→ **Exercise description**
Write out the entries below once more, exactly, with the pictures left out.

===== Data listing

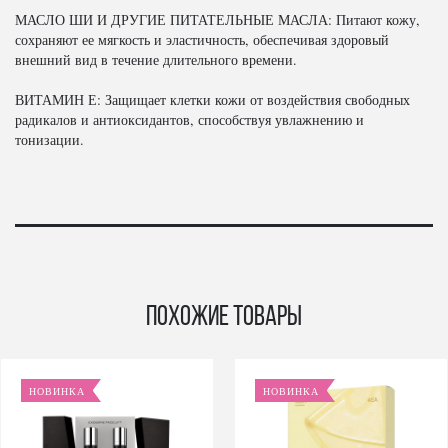
МАСЛО ШИ И ДРУГИЕ ПИТАТЕЛЬНЫЕ МАСЛА: Питают кожу,
сохраняют ее мягкость и эластичность, обеспечивая здоровый
внешний вид в течение длительного времени.
ВИТАМИН Е: Защищает клетки кожи от воздействия свободных
радикалов и антиоксидантов, способствуя увлажнению и
тонизации.
Похожие товары
НОВИНКА
НОВИНКА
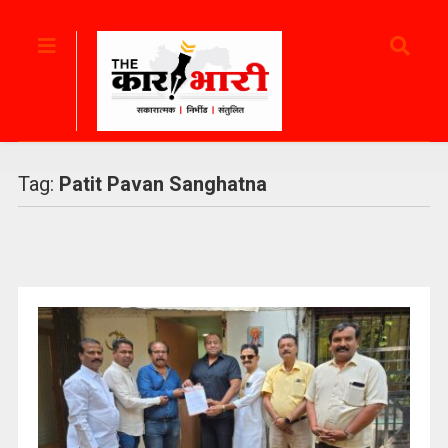
Tag:
Patit Pavan Sanghatna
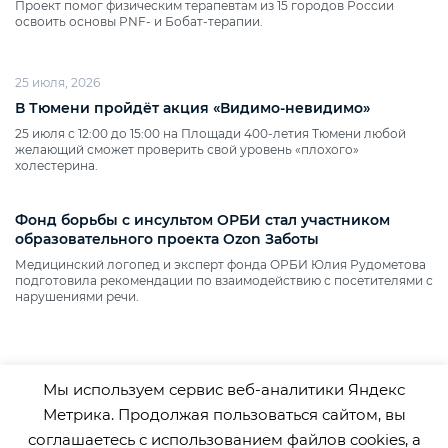
Проект помог физическим терапевтам из 15 городов России
освоить основы PNF‑ и Бобат‑терапии.
25 июля, 2026
В Тюмени пройдёт акция «Видимо‑невидимо»
25 июля с 12:00 до 15:00 на Площади 400‑летия Тюмени любой
желающий сможет проверить свой уровень «плохого»
холестерина.
Фонд борьбы с инсультом ОРБИ стал участником
образовательного проекта Ozon Заботы
Медицинский логопед и эксперт фонда ОРБИ Юлия Рудометова
подготовила рекомендации по взаимодействию с посетителями с
нарушениями речи.
Мы используем сервис веб-аналитики Яндекс
Метрика. Продолжая пользоваться сайтом, вы
соглашаетесь с использованием файлов cookies, а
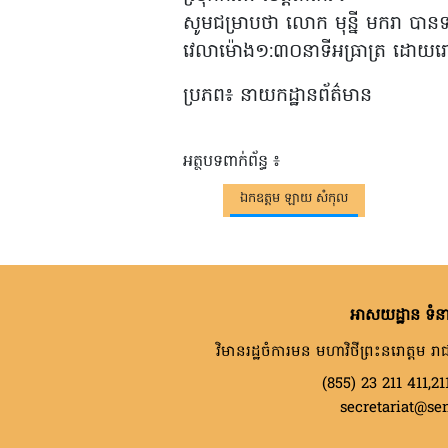
សូមជម្រាបថា លោក មុន្នី មករា បាន
វេលាម៉ោង១:៣០នាទីអធ្រាត្រ ដោយ
ប្រភព៖ នាយកដ្ឋានព័ត៌មាន
អត្ថបទពាក់ព័ន្ធ ៖
ឯកឧត្តម ឡាយ សំកុល
អាសយដ្ឋាន ទំនា
វិមានរដ្ឋចំការមន មហាវិថីព្រះនរោត្តម រាជ
(855) 23 211 411,21
secretariat@se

==========

→ **Exercise answer**
МАСЛО ШИ И ДРУГИЕ ПИТАТЕЛЬНЫЕ МАСЛА: Питают кожу,
сохраняют ее мягкость и эластичность, обеспечивая здоровый
внешний вид в течение длительного времени.
ВИТАМИН Е: Защищает клетки кожи от воздействия свободных
радикалов и антиоксидантов, способствуя увлажнению и
тонизации.
Похожие товары
НОВИНКА
НОВИНКА
Tag:
Patit Pavan Sanghatna
Проект помог физическим терапевтам из 15 городов России
освоить основы PNF‑ и Бобат‑терапии.
25 июля, 2026
В Тюмени пройдёт акция «Видимо‑невидимо»
25 июля с 12:00 до 15:00 на Площади 400‑летия Тюмени любой
желающий сможет проверить свой уровень «плохого»
холестерина.
Фонд борьбы с инсультом ОРБИ стал участником
образовательного проекта Ozon Заботы
Медицинский логопед и эксперт фонда ОРБИ Юлия Рудометова
подготовила рекомендации по взаимодействию с посетителями с
нарушениями речи.
Мы используем сервис веб-аналитики Яндекс
Метрика. Продолжая пользоваться сайтом, вы
соглашаетесь с использованием файлов cookies, а
សូមជម្រាបថា លោក មុន្នី មករា បាន
វេលាម៉ោង១:៣០នាទីអធ្រាត្រ ដោយ
ប្រភព៖ នាយកដ្ឋានព័ត៌មាន
អត្ថបទពាក់ព័ន្ធ ៖
ឯកឧត្តម ឡាយ សំកុល
អាសយដ្ឋាន ទំនា
វិមានរដ្ឋចំការមន មហាវិថីព្រះនរោត្តម រាជ
(855) 23 211 411,21
secretariat@se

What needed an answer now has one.